Because the reference text always contains Hebrew characters (consonants, vowels, accents), and pseudo accents (ZWJ, CGJ, blank) a direct text-to-text comparison of the reference and target texts is nearly useless. For example, a direct search for בְּרֵאשִׁית would yield no results because the reference text contains accents: בְּרֵאשִׁ֖ית. A search for the consonants בראשית would also be empty because vowels and accents appear between the consonants in the reference text.

To overcome this limitation both the reference and target texts are "filtered" to have specified "Content" before the comparison as indicated in the table below:

Content	Included characters
consonants	Hebrew consonants and blank, x0020.
vowels	The above plus Hebrew vowels, plus maqaf, shin dot, sin dot, and sof pasuq.
accents	The above plus Hebrew accents, and two pseudo accents: the zero-width joiner (ZWJ), x200d and the combining grapheme joiner (CGJ), x034f.

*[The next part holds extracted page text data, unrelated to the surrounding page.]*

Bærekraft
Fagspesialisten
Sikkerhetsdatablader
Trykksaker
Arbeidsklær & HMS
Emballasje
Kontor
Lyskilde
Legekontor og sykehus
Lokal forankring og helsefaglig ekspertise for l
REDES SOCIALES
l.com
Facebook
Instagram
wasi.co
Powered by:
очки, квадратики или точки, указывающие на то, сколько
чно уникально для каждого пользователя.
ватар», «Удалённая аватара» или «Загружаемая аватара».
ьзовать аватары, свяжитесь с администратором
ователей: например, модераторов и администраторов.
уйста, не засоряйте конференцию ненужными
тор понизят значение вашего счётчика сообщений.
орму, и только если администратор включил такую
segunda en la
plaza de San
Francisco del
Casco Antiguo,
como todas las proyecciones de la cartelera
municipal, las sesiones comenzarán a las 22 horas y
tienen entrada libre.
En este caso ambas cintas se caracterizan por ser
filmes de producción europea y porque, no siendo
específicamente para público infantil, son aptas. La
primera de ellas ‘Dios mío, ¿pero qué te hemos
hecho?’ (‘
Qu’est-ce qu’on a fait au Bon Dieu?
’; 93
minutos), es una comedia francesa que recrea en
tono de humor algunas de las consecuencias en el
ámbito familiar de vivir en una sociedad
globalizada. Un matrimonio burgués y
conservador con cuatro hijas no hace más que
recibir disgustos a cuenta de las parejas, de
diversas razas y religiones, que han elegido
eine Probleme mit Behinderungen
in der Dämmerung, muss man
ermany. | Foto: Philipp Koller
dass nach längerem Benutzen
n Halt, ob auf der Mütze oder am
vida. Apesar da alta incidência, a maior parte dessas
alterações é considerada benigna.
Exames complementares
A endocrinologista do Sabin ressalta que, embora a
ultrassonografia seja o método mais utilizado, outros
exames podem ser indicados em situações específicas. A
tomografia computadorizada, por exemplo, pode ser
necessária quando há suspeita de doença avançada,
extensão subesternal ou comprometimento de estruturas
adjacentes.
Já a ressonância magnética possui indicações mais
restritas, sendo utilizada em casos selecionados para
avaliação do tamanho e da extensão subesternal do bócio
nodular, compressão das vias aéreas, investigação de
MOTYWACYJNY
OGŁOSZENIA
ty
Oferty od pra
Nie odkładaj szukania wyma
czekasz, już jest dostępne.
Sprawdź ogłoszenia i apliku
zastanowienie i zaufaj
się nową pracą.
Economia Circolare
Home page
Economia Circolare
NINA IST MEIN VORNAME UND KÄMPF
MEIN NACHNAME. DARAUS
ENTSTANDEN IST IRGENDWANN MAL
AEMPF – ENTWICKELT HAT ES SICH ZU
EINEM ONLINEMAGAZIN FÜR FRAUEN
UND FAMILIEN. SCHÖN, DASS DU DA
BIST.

The Coding page gives a display of these character definitions and their hexadecimal values.

Most problems arise from an unintentional mismatch between the Content of the target and the "Content" setting.

The target text must have a greater content than the desired Content setting. Although the software provides some warning messages, the user must always be careful to set the target text and Content correctly.

To see the name of a pulldown list, let the cursor hover over the list for a few seconds.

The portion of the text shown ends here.